Unilever, PETA Science Consortium International, and Abcalis Collaborate to Develop Animal-Free Antibodies

PETA Science Consortium International e.V., Unilever, and Abcalis are collaborating on a project to develop antibodies that are widely used in research. The project aims to replace animal-derived antibodies against Interleukin 6 (IL-6) and Interleukin 8 (IL-8) with animal-free recombinant antibodies. Animal-free recombinant antibodies offer numerous advantages over animal-derived ones, including being highly specific for their intended targets and consistent and reproducible across batches.

Abcalis, a leader in the antibody field, uses phage display technology to produce animal-free antibodies and provides services to help researchers improve the quality, reliability, and continuity of their tests and experiments by using sequence-defined recombinant antibodies. With funding from Unilever and the Science Consortium, Abcalis will develop the antibodies targeting IL-6 and IL-8, which will then be used in Unilever and Science Consortium research and made commercially available to the broader scientific community.

“There is an increasing acceptance of the role in vitro assays play in assuring the safety of consumer goods, and a growing desire to remove animal products (including antibodies), from these in vitro assays to make them more scientifically robust and human relevant.
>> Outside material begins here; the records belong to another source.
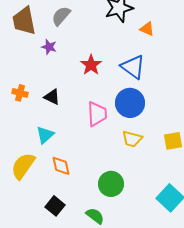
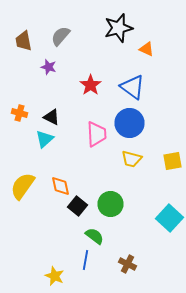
brown trapezoid: (24, 21) -> (24, 41), size x0.7
cyan triangle: (45, 135) -> (44, 139), moved
black square: (55, 206) -> (78, 206), moved

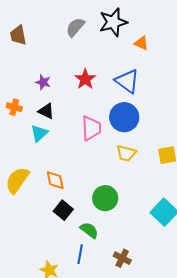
gray semicircle: (60, 36) -> (75, 27), moved
purple star: (48, 67) -> (43, 82), moved
black square: (78, 206) -> (63, 210), moved

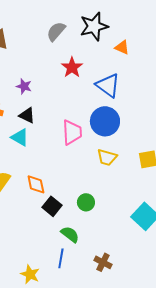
red star: (85, 79) -> (72, 67), moved
cyan triangle: (39, 133) -> (20, 137), turned -48
green circle: (105, 198) -> (86, 202), size x0.7
black square: (63, 210) -> (52, 206), moved

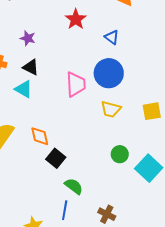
blue triangle: (108, 85) -> (112, 37), size x0.6
green circle: (86, 202) -> (120, 154), moved

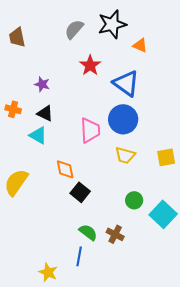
blue triangle: (112, 37) -> (126, 83), size x1.8
orange diamond: (40, 136) -> (65, 169), moved
black square: (56, 158) -> (80, 192), moved
brown cross: (107, 214) -> (115, 234), moved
Unilever’s long-term aim is the replacement of all animal-derived products from our in vitro work where scientifically feasible and we’re committed to collaborating with other groups across the wider scientific community to meet these goals together,” said Dr Carl Westmoreland, Science & Technology Lead at Unilever’s Safety & Environmental Assurance Centre.

“We are happy to collaborate with Unilever and Abcalis to increase the availability of animal-free antibodies,” says Science Consortium President Dr Amy Clippinger. “Sequence-defined, animal-free recombinant antibodies are more reliable and will help to overcome the reproducibility crisis in research.”